Aerobic fitness, endurance, and strength in patients with myelomeningocele (cont.)

Authors	Design and setting/Participants	Assessment tools and protocols	Outcome measure	Results
Nowak et al (2020)92	Cross-sectional, outpatient (Poland) 95 subjects with SB (all wheelchair users) 5–15 yo; 47% male	30-second Wingate Test on arm-crank ergometer (anaerobic) Handgrip strength	Mean power Peak power Relative mean power	- All values were increasing with age except for relative peak power where the mean score was lower in boys aged 12–13.9 yo when compared to 10–11.9 yo and handgrip strength where the mean score of girls aged 14–15.9 yo was lower than girls aged 12–13.9 yo. - Boys achieved higher scores than girls in all age groups. - When compared to the reference values for able-bodied children, the scores of children with SB were considered “very poor.”

Note: Data are expressed in terms of mean ± SD. bpm = beats per minute; HR = heart rate; LMMC = lipomyelomeningocele; MMC = myelomeningocele; 6MWD = 6-minute walk distance; 6MWT = 6-minute walk test; SB = spina bifida; VO2 peak = peak oxygen consumption; yo = years old.

Metabolic syndrome

Metabolic syndrome is defined as having three or more risk factors amongst obesity, elevated blood pressure, elevated triglycerides, decreased high-density lipoprotein cholesterol, and hyperglycemia.¹⁴ Adults with three or more criteria of metabolic syndrome are three times more at risk of developing cardiovascular disease and five times more at risk of developing diabetes and other comorbidities.¹⁵ Furthermore, each additional risk factor increases the risk for cardiovascular disease mortality.^16–18 A study done by Nelson et al.¹⁵ concluded that, similar to adults with SCI, obese adolescents with spinal cord dysfunction have an increased prevalence of metabolic syndrome components. Thus, implementing positive health behaviors early in life is crucial as obese children have a 2.9 times higher risk of developing metabolic syndrome during adulthood,^18,19 further increasing their risk of having a cardiovascular disease.^16–18

For the metabolic syndrome components, Table 1 provides a breakdown of each study’s design, participant description, assessment tools and protocols, outcome measures, and results.

Obesity

Obesity is the result of chronic positive energy balance, where total energy intakes exceeds total energy expenditure.^15,20 In children with MMC, obesity ranges from 28% to 50% and from 34% to 82.4% among adolescents and adults, as assessed by a variety of methods, most commonly with skinfold thickness measurements, approximately twice that of their typically developing peers^{7,8,10–13,15,21–33} (Table 1).

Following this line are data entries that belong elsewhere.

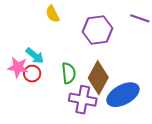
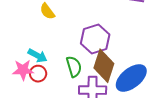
purple hexagon: (98, 30) -> (95, 39), moved

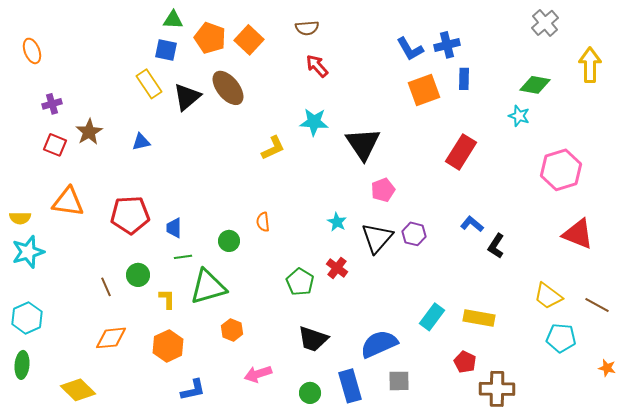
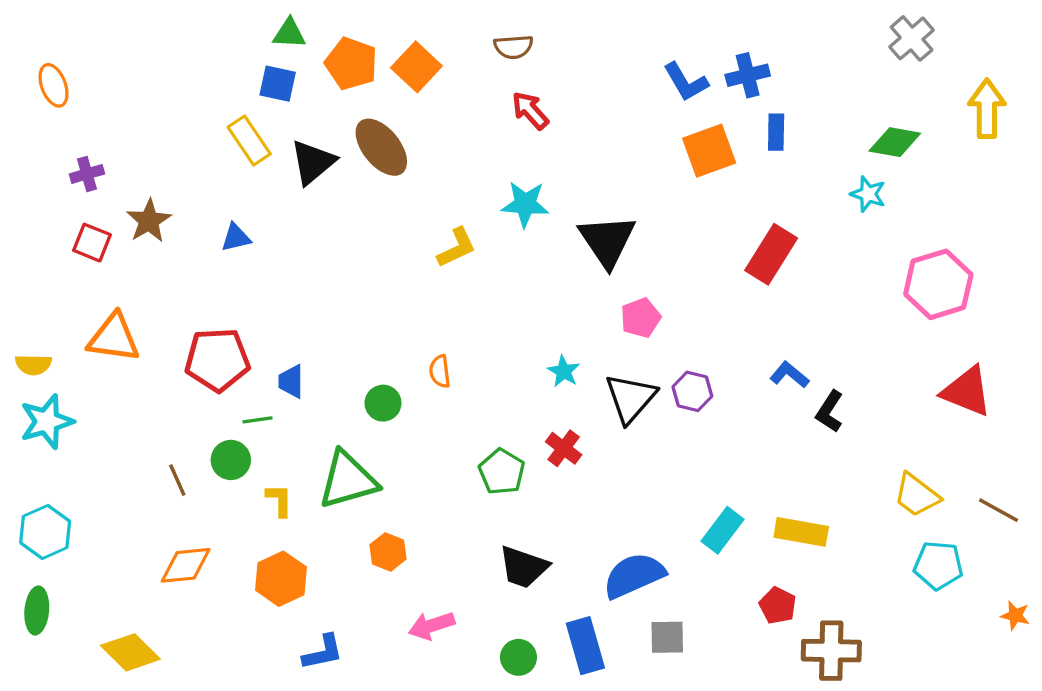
green line: (183, 257) -> (258, 420), moved

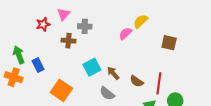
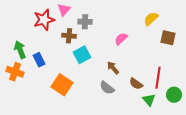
yellow semicircle: (141, 21) -> (151, 19), moved
red star: (43, 24) -> (44, 20), size x1.5
pink semicircle: (125, 34) -> (121, 39), moved
cyan square: (92, 67) -> (82, 55), moved
brown semicircle: (137, 81) -> (136, 84), moved

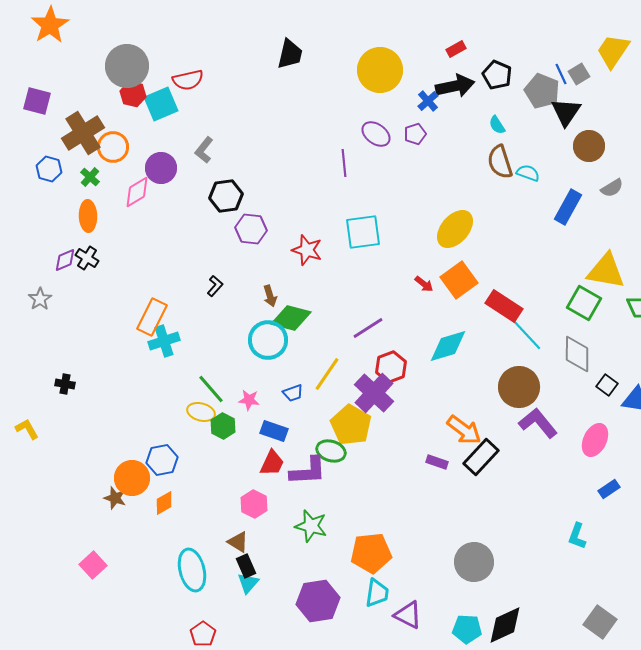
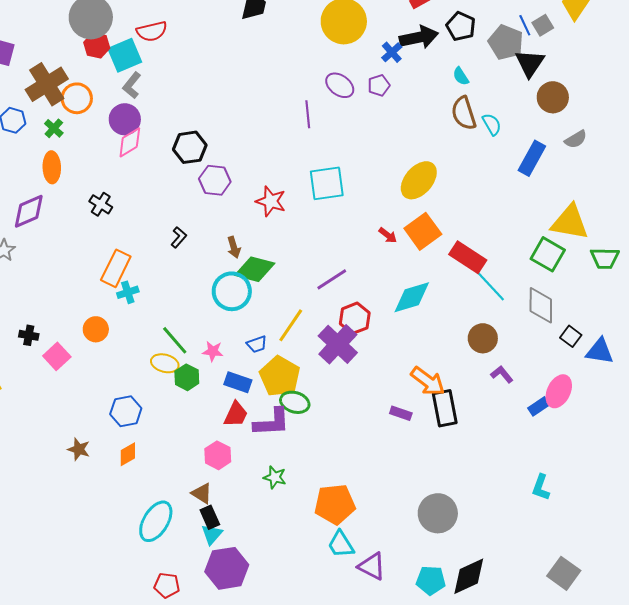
gray L-shape: (204, 150) -> (132, 85), moved
cyan semicircle: (528, 173) -> (492, 124), turned 40
pink diamond: (137, 192) -> (130, 142), moved
black cross: (87, 258) -> (101, 204), moved
purple diamond: (65, 260) -> (29, 211), size x1.5
cyan cross: (164, 341) -> (128, 292), size x0.7
brown circle: (519, 387) -> (483, 338), size x0.7
purple L-shape: (538, 423) -> (502, 374), size x0.6
yellow pentagon: (351, 425) -> (280, 376), moved
black rectangle: (481, 457) -> (445, 408), turned -54
orange circle: (132, 478) -> (96, 329), moved, size x0.7
blue rectangle: (609, 489) -> (539, 406), moved
green star: (311, 526) -> (275, 477), size x0.7
pink square: (93, 565) -> (57, 356), moved
cyan ellipse: (192, 570) -> (156, 521), turned 45
cyan trapezoid: (377, 593) -> (341, 544), turned 140
purple hexagon: (318, 601) -> (227, 568), moved
red pentagon: (203, 634) -> (167, 585), turned -30

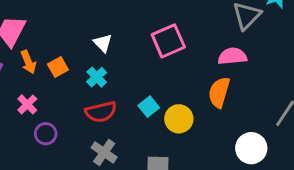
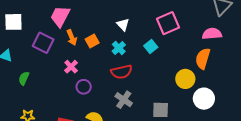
cyan square: (149, 107) -> (151, 46), moved
yellow circle: (179, 119) -> (185, 79), moved
white circle: (251, 148) -> (204, 99), moved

Children with MMC and obesity are at risk of the same deleterious effects of obesity as typically developing children: high blood pressure, type II diabetes mellitus, atherosclerosis, non-alcoholic fatty liver disease, obstructive sleep apnea, and muscle and joint pain.^34–37 Due to their condition, they are also at risk of additional secondary complications such as pressure injuries, respiratory and gastrointestinal problems, depression, and mobility impairment.^6,38 Despite stable neurological functions, obesity when coupled with decreased strength can decrease walking ability in about one-third of community ambulators.³⁹ Obesity has been shown to affect functional independence in certain wheelchair users by increasing their difficulties with activities of daily living, such as bathing, dressing, locomotion, transfers, catheterization, and toileting.^35,40–42 For similar lesion levels, certain individuals with SCI and obesity underperform, due to their weight, in many activities of daily living.⁴⁰ Because of an absence of availability of bariatric ultralight weight wheelchairs, wheelchair users with obesity are also faced with more rolling resistance on flat and inclined surfaces, which increases the strength required to maneuver their wheelchair.⁴¹ Thus obesity in patients with MMC should not be overlooked as for some it may compromise their quality of life by hindering independence, limiting participation in the community, limiting physical activity, and causing social isolation.^{7,35,36,40,41,43}

A recent study conducted by McPherson et al.⁶ showed that children acknowledge the importance of discussing weight-related issues and want to be involved. This further demonstrates the importance for health care providers to address these challenges and involve parents and children in appropriate interventions.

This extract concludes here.